Saved entries:
────────────────────────────────────────

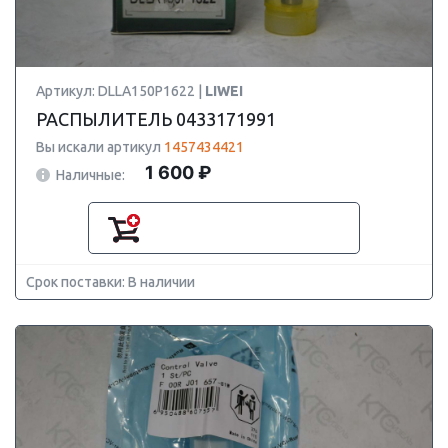
Артикул: DLLA150P1622 |
LIWEI
РАСПЫЛИТЕЛЬ 0433171991
Вы искали артикул
1457434421
1 600 ₽
Наличные:
Срок поставки: В наличии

────────────────────────────────────────

# [Exercise details]
Keep every word of the records above exactly, and return them with no pictures.

# [Finished exercise]
Артикул: DLLA150P1622 |
LIWEI
РАСПЫЛИТЕЛЬ 0433171991
Вы искали артикул
1457434421
1 600 ₽
Наличные:
Срок поставки: В наличии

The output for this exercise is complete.